Machine learning is being deployed in a growing number of applications which demand real-time, accurate, and robust predictions under heavy serving loads. Supporting these applications comes with its set of challenges, requiring the integration of machine learning software with other systems including user-facing application code, live databases, and high-volume data streams. To address these challenges, there has emerged a new class of systems, the prediction-serving system, for deploying machine learning models at inference time.

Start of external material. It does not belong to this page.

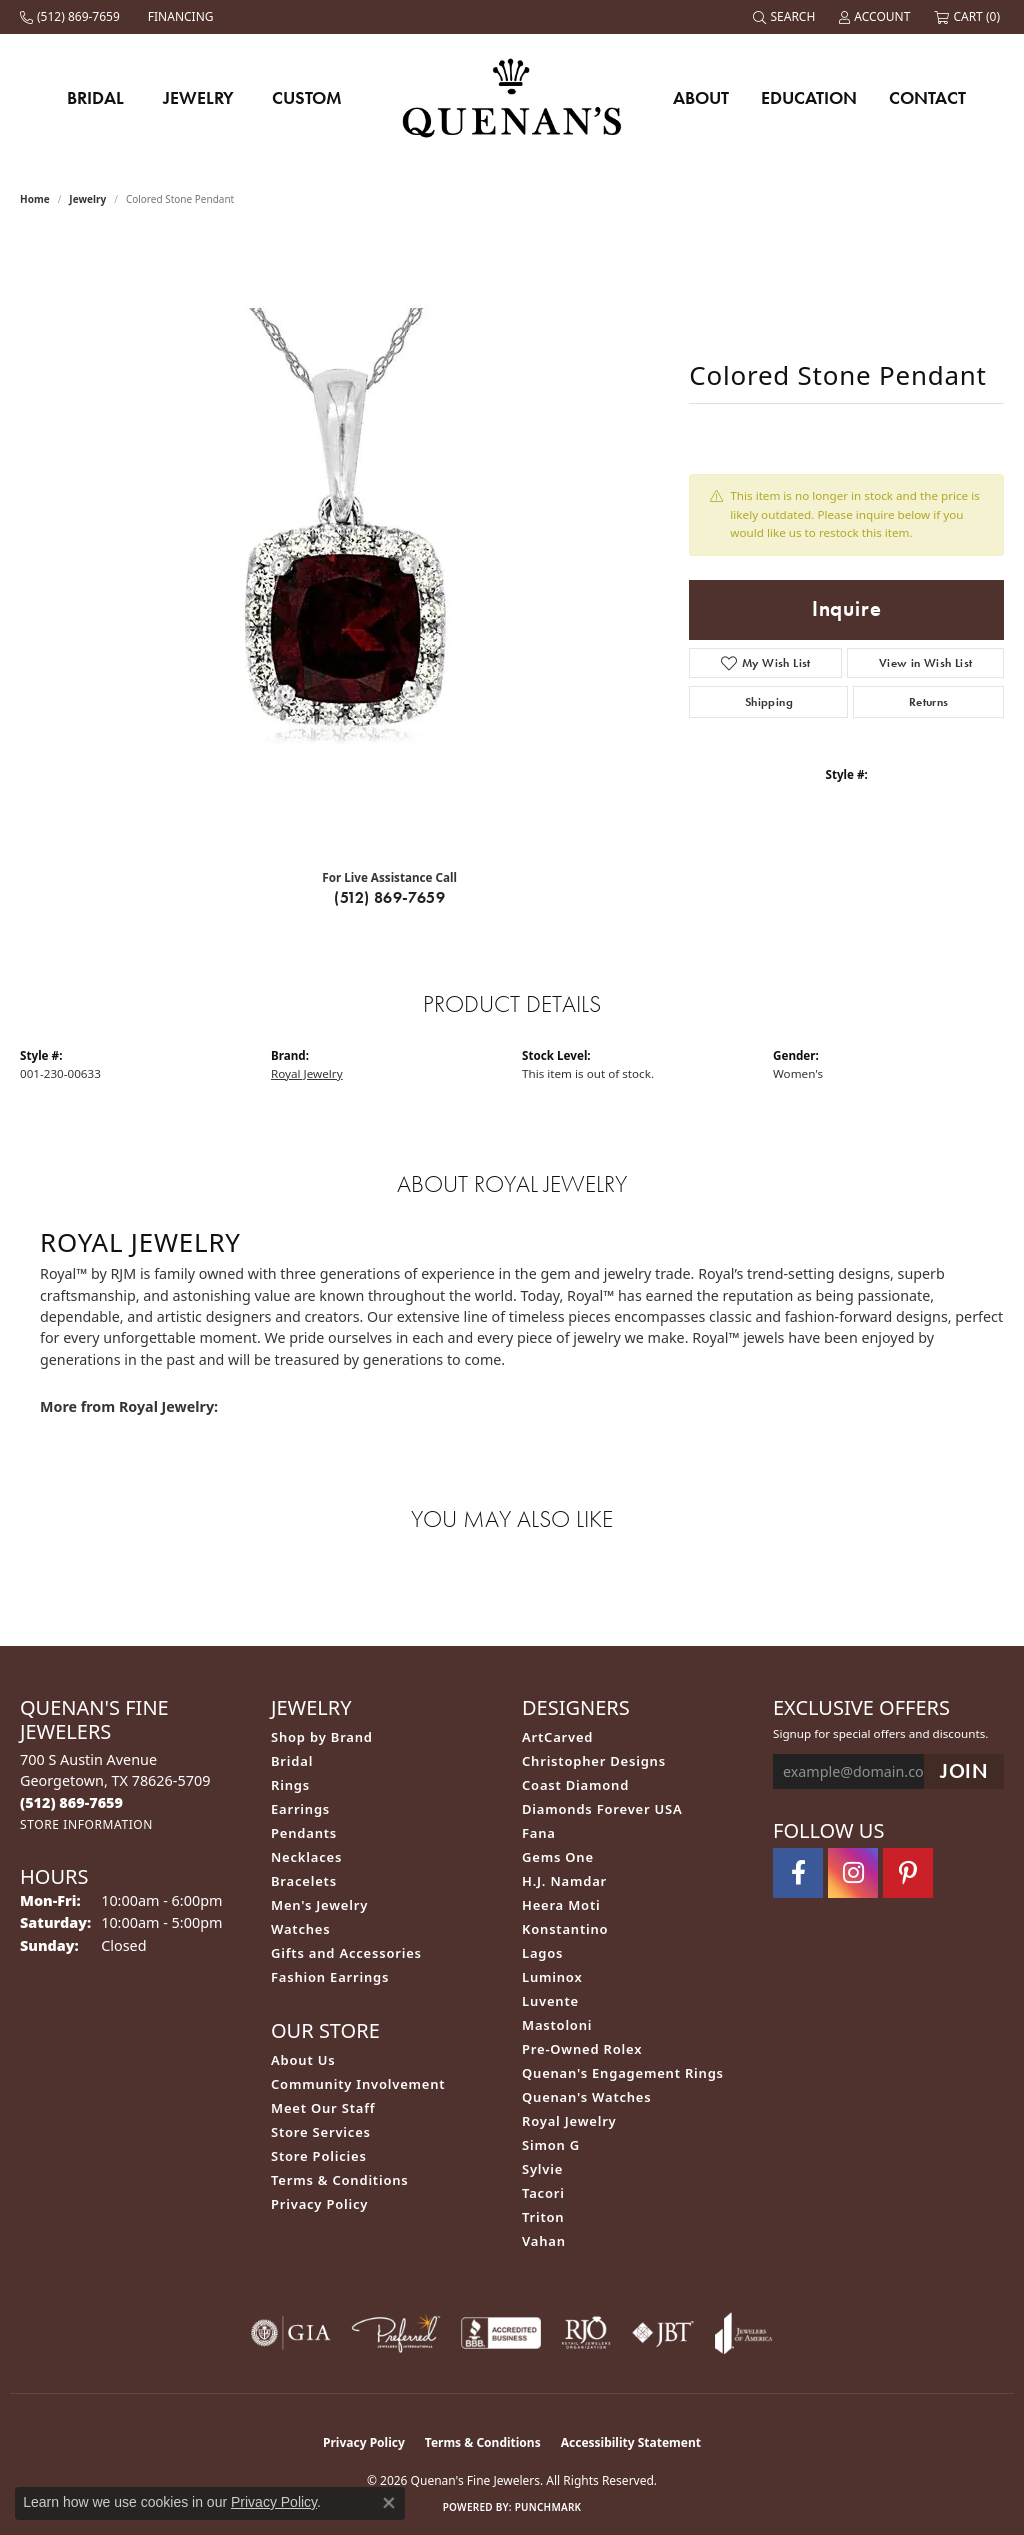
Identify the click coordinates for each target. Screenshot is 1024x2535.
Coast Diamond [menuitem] (575, 1785)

While the field of model serving is still new, there are already several prediction-serving systems that address different deployment challenges and span different points in the design space, including such systems as TensorFlow-Serving, Clipper, MXNet Model Server, AWS SageMaker, and Microsoft Azure’s Machine Learning Studio. Some are designed for a specific use case or machine learning framework while others attempt to be more general. They vary in their performance, scalability, fault-tolerance, and support for specialized hardware such as GPUs and TPUs. They vary in their ability to support more complex machine learning applications, including support for A/B testing, online exploration, or model composition. And they include open-source systems, cloud-services, and proprietary products. In the first part of this tutorial, I will provide an overview of the challenges and tradeoffs involved in prediction-serving, both for those attempting to find the best existing system for their application as well as for those planning on building their own prediction-server.
Next, I will provide a deep-dive on Clipper, an open-source, low-latency, general-purpose prediction-serving system we have been building in the RISE Lab. Clipper interposes between applications that consume predictions and the machine-learning models that produce predictions. By adopting a modular serving architecture and isolating models in their own containers, Clipper simplifies the model deployment process and allows models to be evaluated using the same runtime environment as that used during training. Clipper’s modular architecture provides simple mechanisms for scaling out models to meet increased throughput demands. And it leverages Kubernetes to provide fault-tolerance and fine-grained physical resource allocation on a per-model basis. Further, by abstracting models behind a uniform serving interface, Clipper allows developers to compose many machine-learning models within a single application to support increasingly common techniques such as ensemble methods, multi-armed bandit algorithms, and model composition. I will also present a case study of an industrial Clipper deployment and discuss our experience transforming a research prototype into an active, open source system.
In the final part of this tutorial, I will run a hands-on workshop for developing and deploying your first machine learning application using Clipper. You will learn the Clipper API and how to perform some common tasks such as deploy and rollback a model and scale out an application, and then get the opportunity to develop a custom machine learning application deploy it for use it in a web application.